A retrospective of live music from the Convention itself was released by K Records in 1992. Produced by veteran Olympia engineer Patrick Maley, the album International Pop Underground Convention includes performances by twenty-one participant bands. Most of the music was captured live by the YoYo Recording Studio located inside the Capitol, while some of the tracks were recorded at two of the Convention's associated venues, the North Shore Surf Club and Capital Lake Park.

==Legacy==
While Nirvana was away on tour, Kurt Cobain expressed his deep disappointment over being unable to attend the Convention where many of the bands developed important new friendships and found unexpected inspirations. The shows were a proving ground for many of the nascent artists of the time, and gave some of them – like Rose Melberg (on the cusp of forming Tiger Trap), Nikki McClure, and Heavens to Betsy's Corin Tucker – the first public appearance of their careers.

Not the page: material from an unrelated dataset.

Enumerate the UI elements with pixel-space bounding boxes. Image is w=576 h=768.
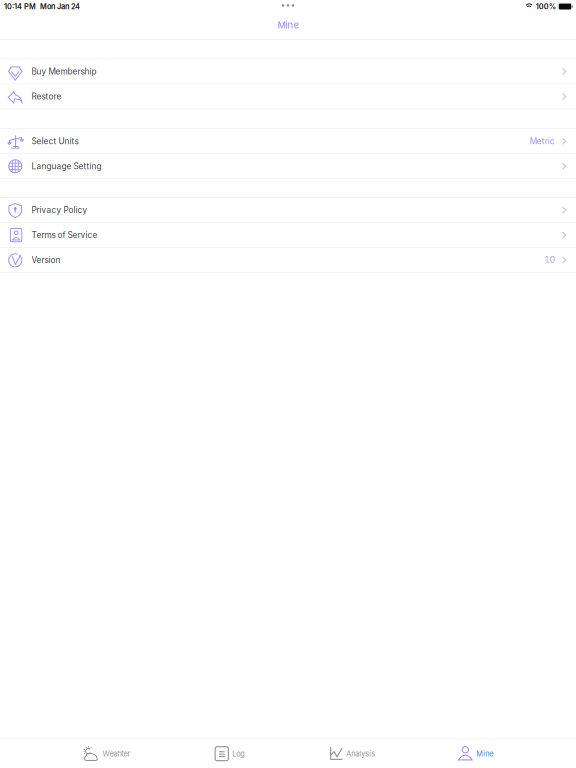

Recordmaker Slim Moon, who had just recently founded his own record label Kill Rock Stars, brought copies of one of his earliest records, the original Kill Rock Stars compilation which included tracks by Bikini Kill and Bratmobile. After the festival, the CD release was revised and expanded to showcase artists from the Convention.

The festival achieved respectable success in its goal of "fortifying the community's resolve for self-sufficiency". It has continued to influence the Pacific Northwest music scene ever since, serving as a model for future independent music festivals like Ladyfest and YoYo A Go Go. It had a particularly galvanizing effect on the riot grrrl movement and helped bring it to public prominence.

The IPU Convention and its participating artists figured heavily in A Revolution You Can Dance To: Indie Music in the Northwest, an exhibition (2016–17) at the Washington State History Museum. It has been widely regarded as a festival of exceptional musical value and artistic integrity, described by SPIN magazine as "the true Woodstock of the '90s."